Un élève s’étonne de ma grande taille. «Il a bu beaucoup de lait» répond sa maitresse. Je ne démens pas.

Cette école publique est la plus ancienne de Jaen et une des plus anciennes du Pérou. Cela explique en partie qu’elle soit si bien équipée par rapport aux autres établissements que nous avons vus. Une bibliothèque, un laboratoire, une salle informatique et des salles avec suffisamment de tables et de chaises. Pour le reste, les manuels sont édités par l’état et les élèves sont très bruyants !

Pendant que je visite, Zoé et Mahaut se font entraînées par un autre groupe d’élèves et je les retrouve assises à une table dans une classe. Je récupère Mahaut et laisse Zoé trop heureuse d’aller à l’école !

Fin des cours à 12h30. Repas délicieux pour 3 . A 14h30, Zoé retourne à l’école pour le sport. Mais le mieux est de la laisser raconter tout ça dans sons journal … prochainement.

Un autre Miguel rencontré dans l’atelier de vélos (c’est fou le monde qui passe ici) m’emmène faire une balade à vélo à travers les rizières en bordure de la ville. Nous discutons (autant que mon espagnol le permet) de la vie au Pérou et en France. Ici le salaire minimum est de 200 sols (50€). Il permet de manger correctement et de vivre dans une cabane sans eau ni électricité. A partir de 500 sols (120€), on mange bien, on peut vivre dans un appartement et conduire une moto. Je précise que par appartement, il faut voir une ou deux pièces très simples et que la moto n’est pas vraiment du dernier cri. Au delà, on commence à faire partie des riches.

29 septembre 2010 : Jaen - Suite et fin

Le Pérou, comme tous les pays pauvres, paye cher le changement climatique, dû essentiellement au mode de vie énergivore des pays riches. Les glaciers fondent et avec eux les réserves d’eau potable du pays. Les cours d’eau s’assèchent et le rendement des cultures traditionnelles est en baisse. En particulier, la culture du riz, aliment principal, devient difficile. Ajoutons à cela les désastres naturels qui détruisent en partie les habitations des plus démunis.

La notion d’écologie pointe le bout de son nez à l’école où Zoé est retournée aujourd’hui. Des projets concernant la sauvegarde des espèces animales et végétales sont menés dans les différents niveaux. La classe politique en parle un peu également.
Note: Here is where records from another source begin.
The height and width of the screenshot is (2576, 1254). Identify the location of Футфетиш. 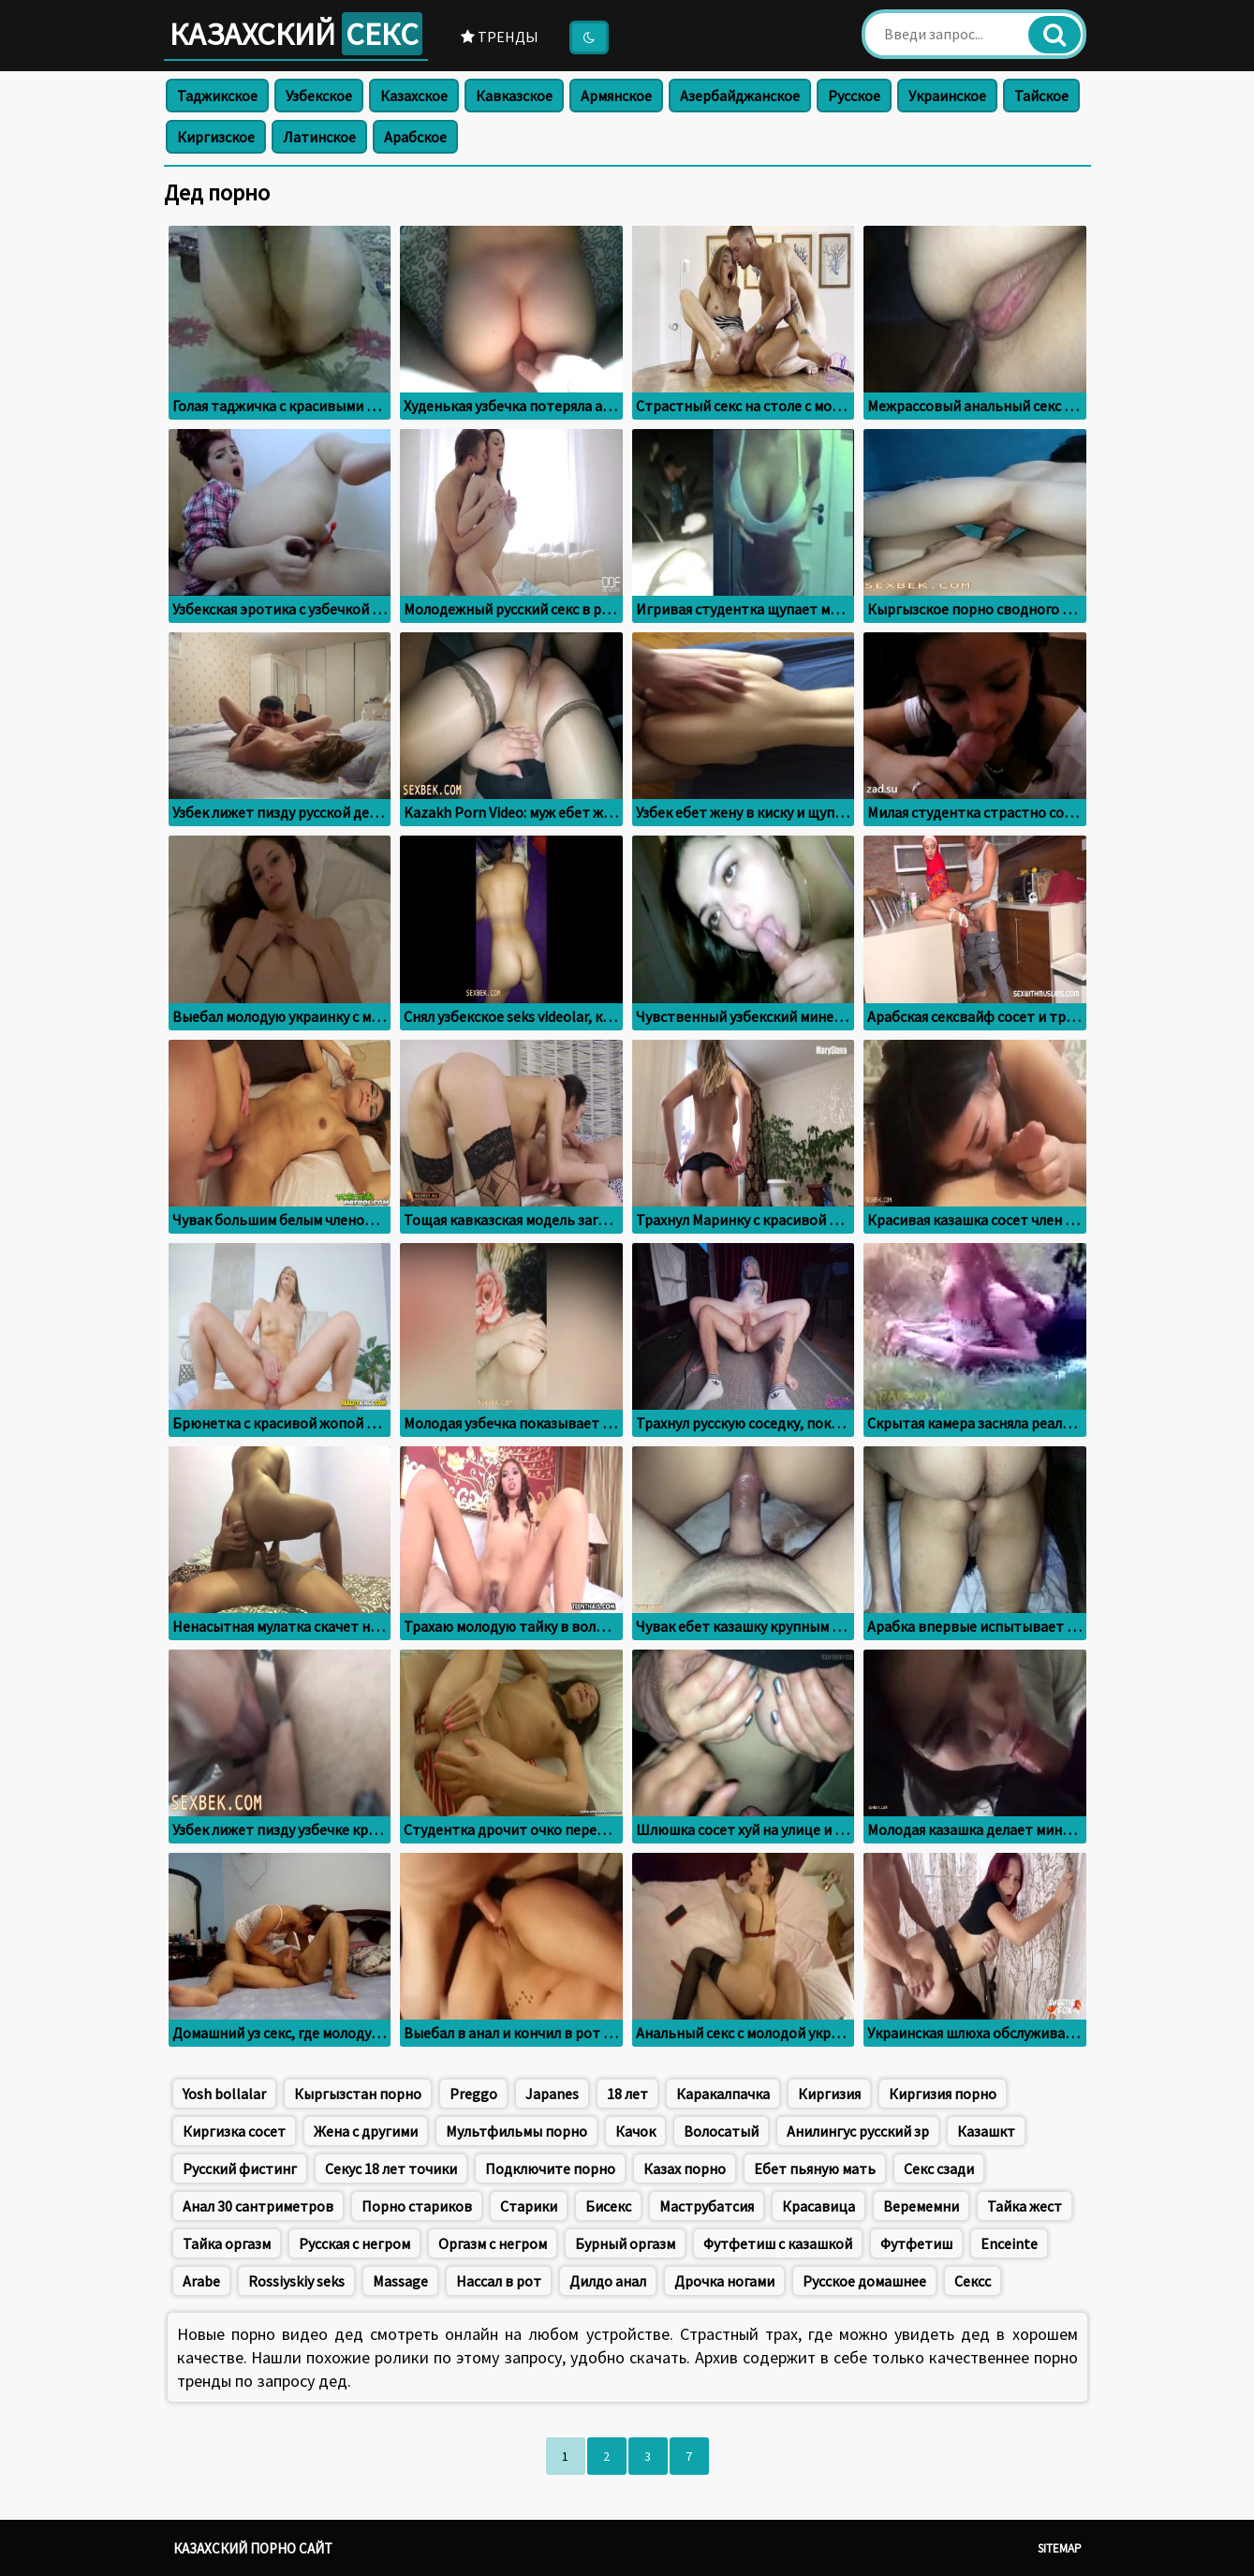 (916, 2243).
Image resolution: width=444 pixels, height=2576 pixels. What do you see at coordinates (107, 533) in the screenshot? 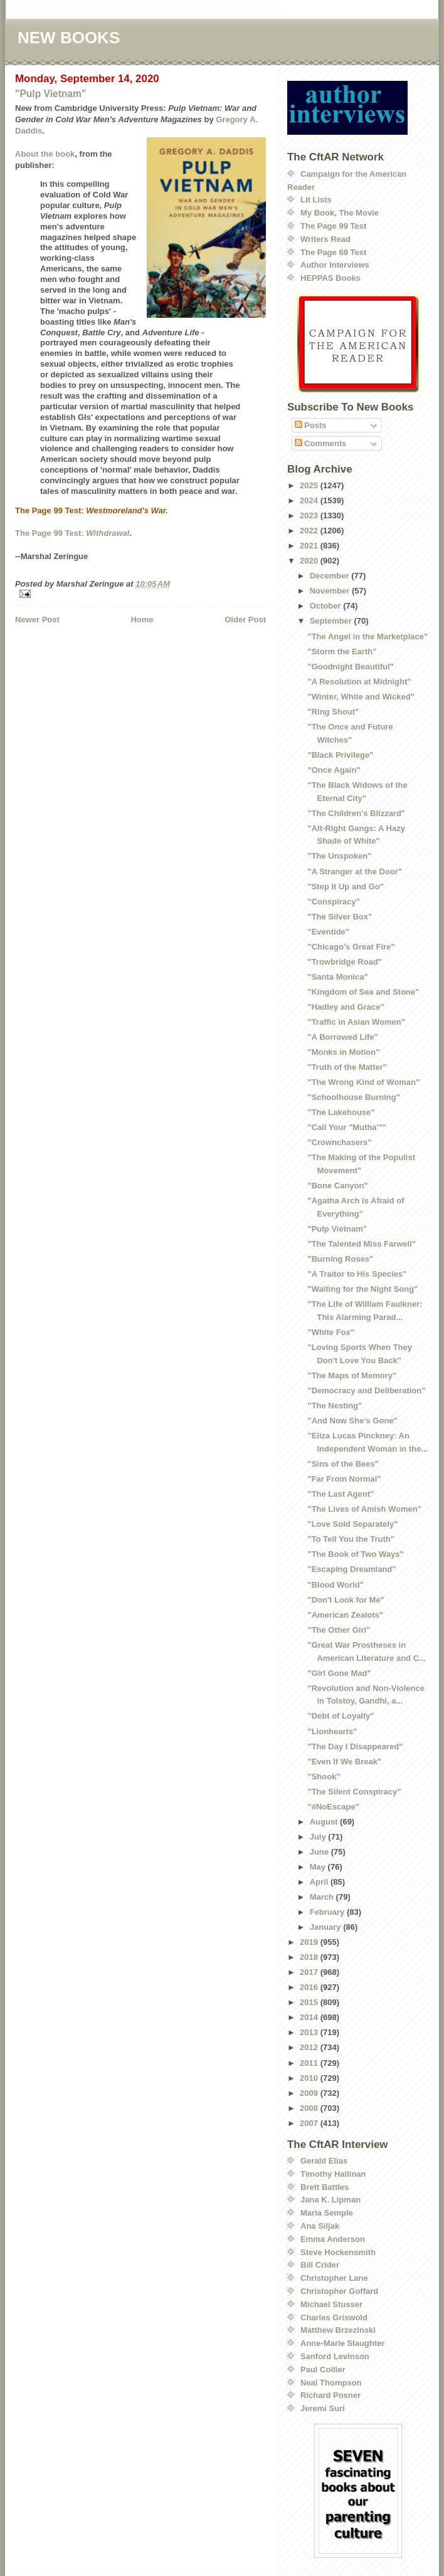 I see `Withdrawal` at bounding box center [107, 533].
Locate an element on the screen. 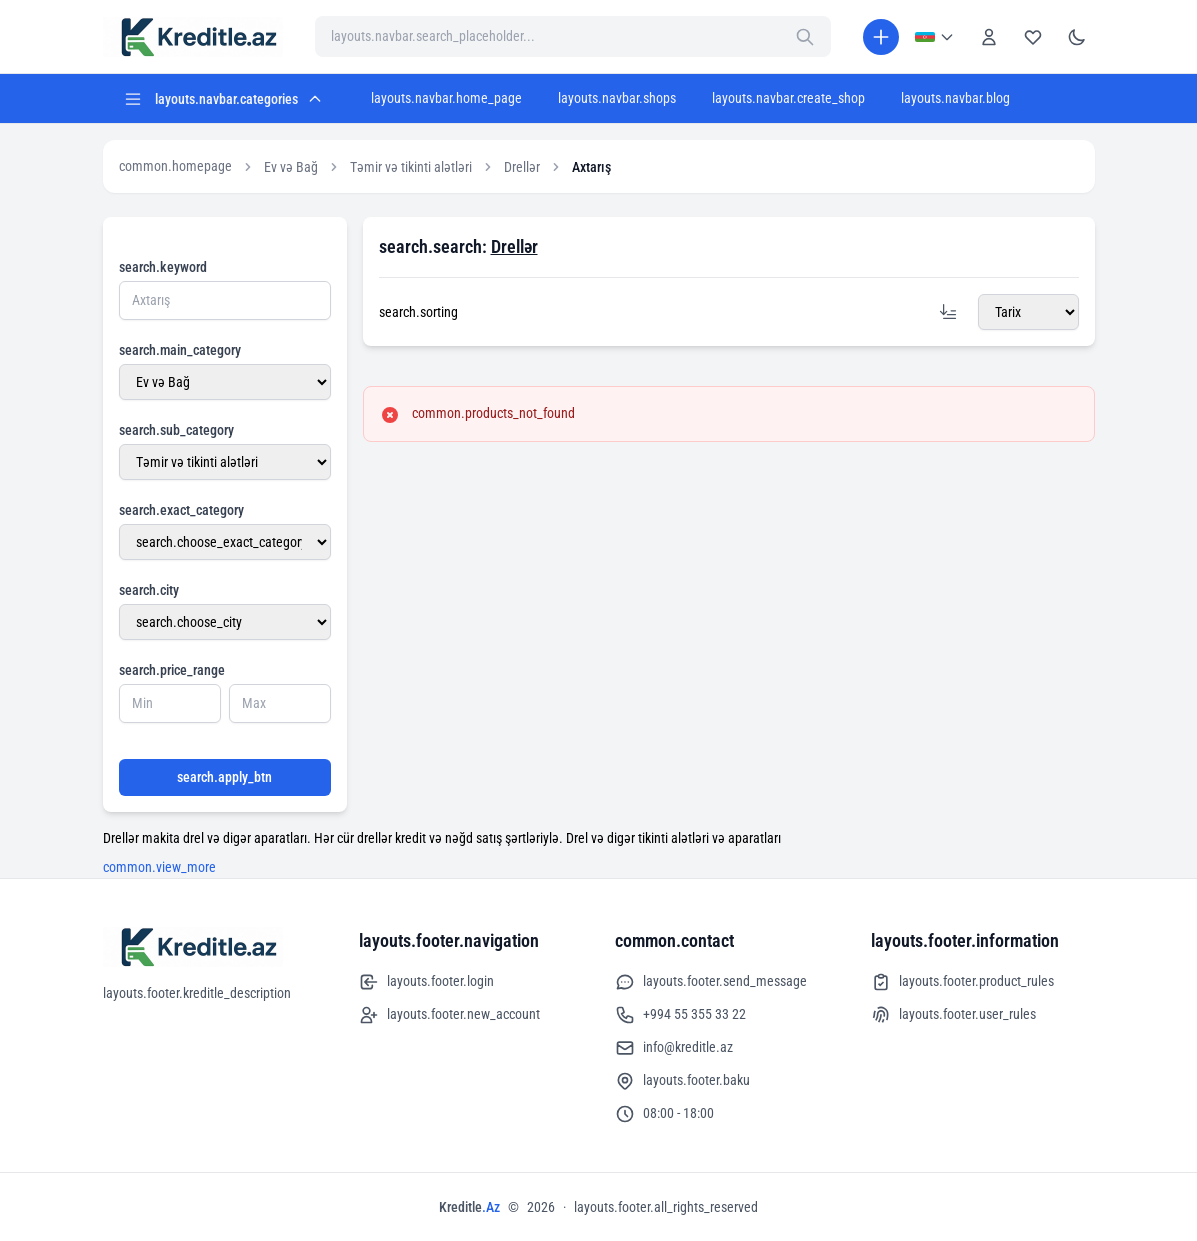  layouts.footer.send_message is located at coordinates (711, 982). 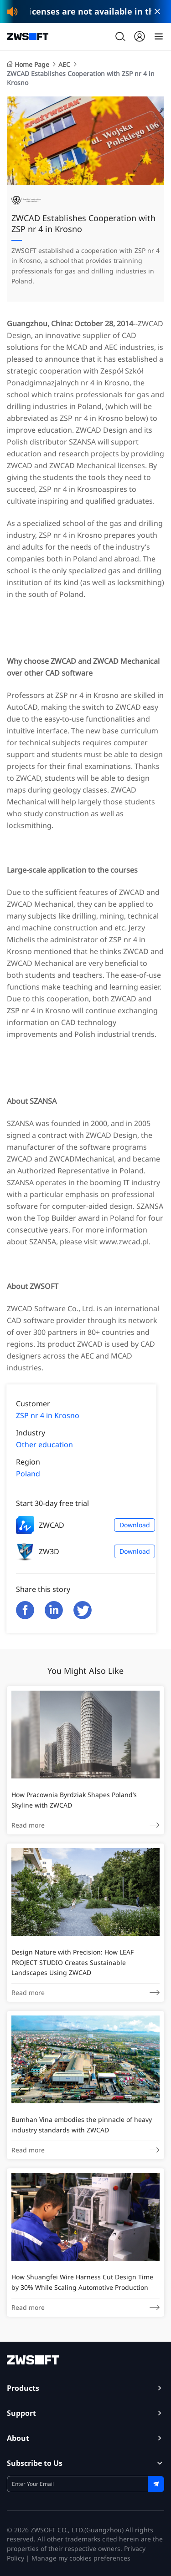 The height and width of the screenshot is (2576, 171). Describe the element at coordinates (28, 1474) in the screenshot. I see `Poland` at that location. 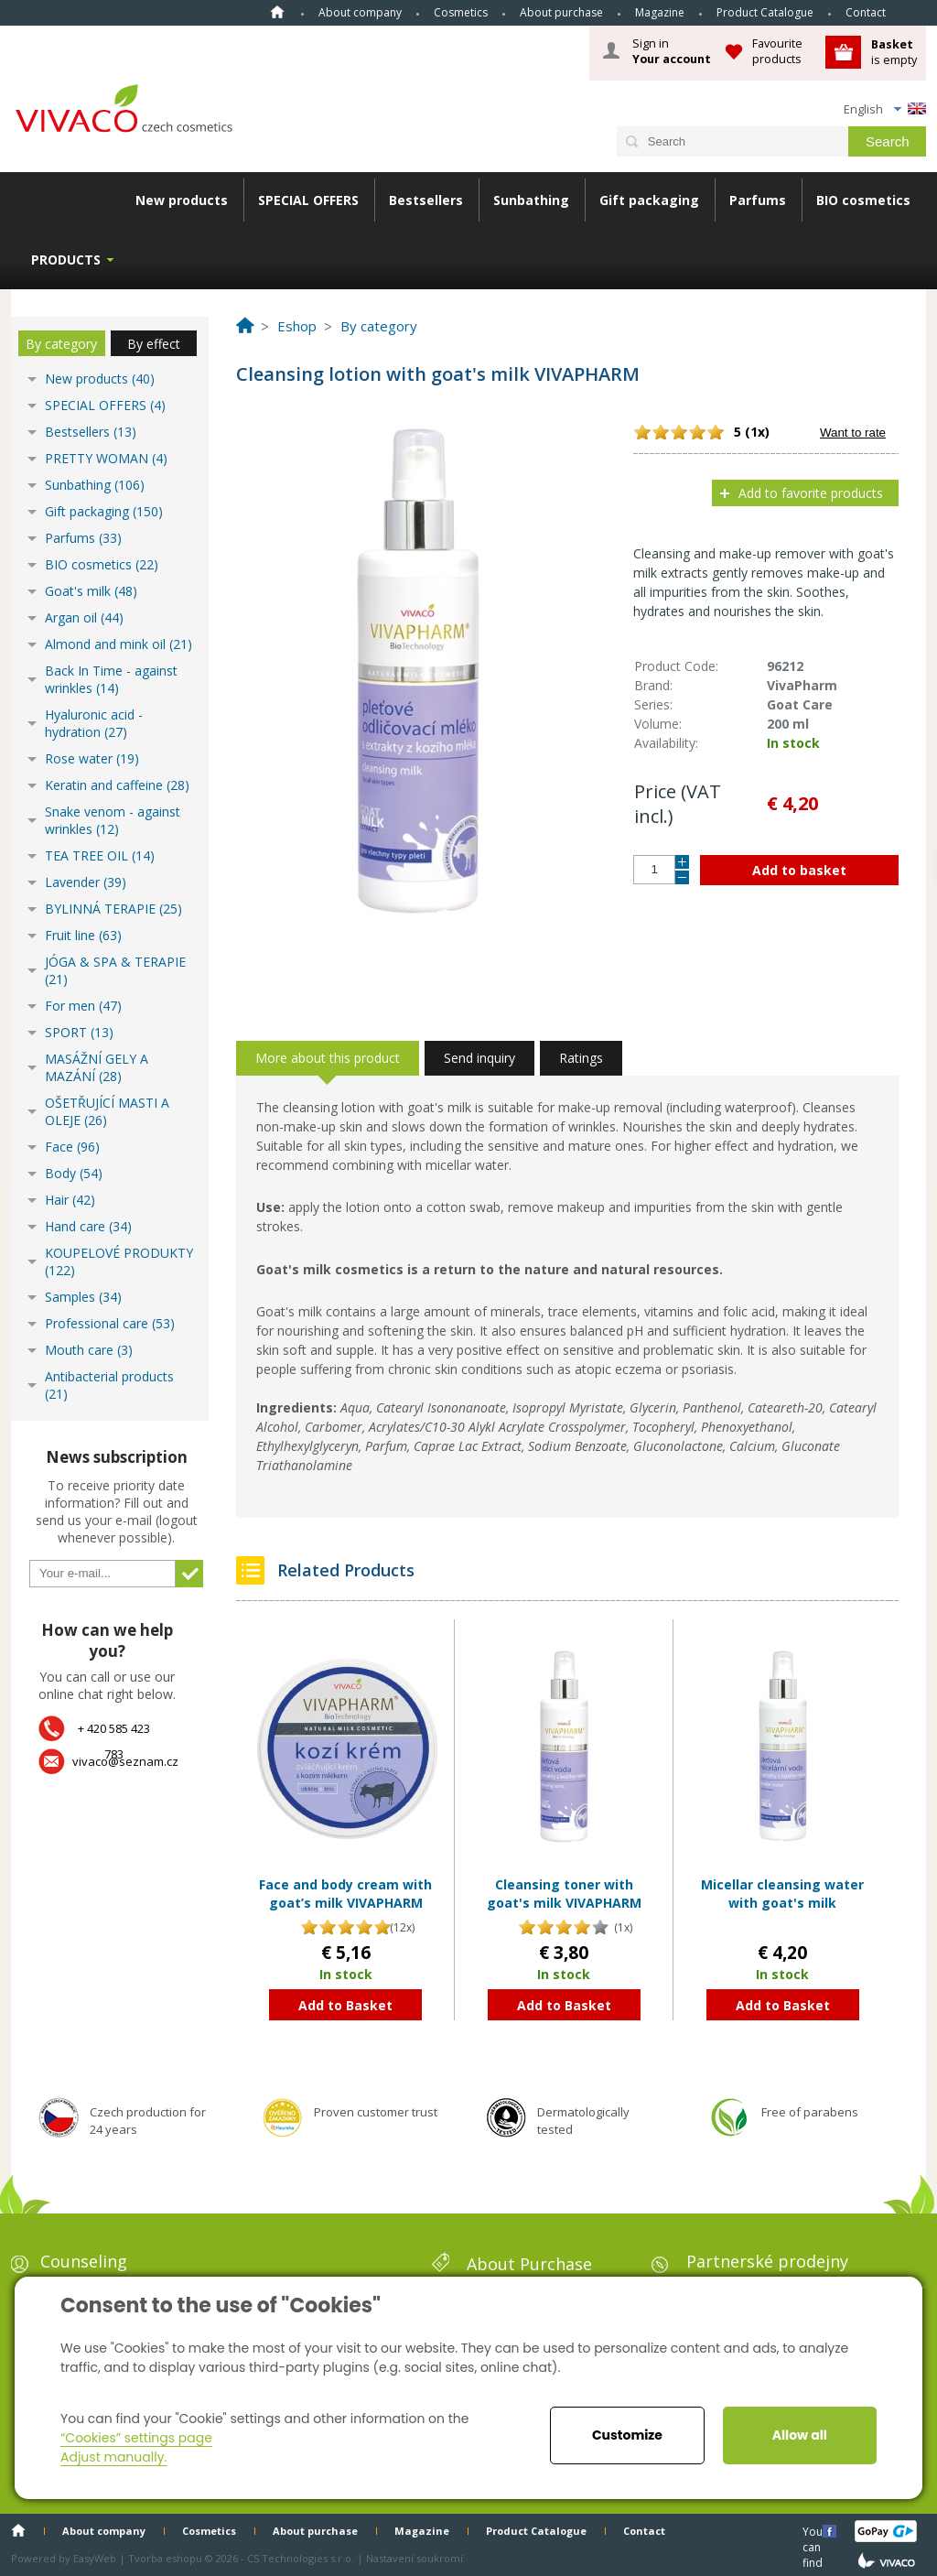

Par exemple, ce soir nous sommes invités par un des candidats à faire un tour de vélo en ville avec d’autres cyclistes pour promouvoir le déplacement durable. Il faut dire que cette semaine est la semaine «marathon meeting». Chaque jour des mototaxis défilent aux couleurs des différents partes . Chaque soir un podium et une sono sont montés en ville pour accueillir les candidats. Des slogans sont scandés entre deux morceaux de salsa. Un coté fête populaire accompagne la campagne politique. Côté programme, la plupart des candidats sont du côté des pauvres (il vaut mieux par ici), beaucoup parlent de travail (une denrée rare), de la fin de la corruption (preuve que ce fléau ronge encore le pays) et de lutte contre l’insécurité (tient, ça me rappelle quelque chose…).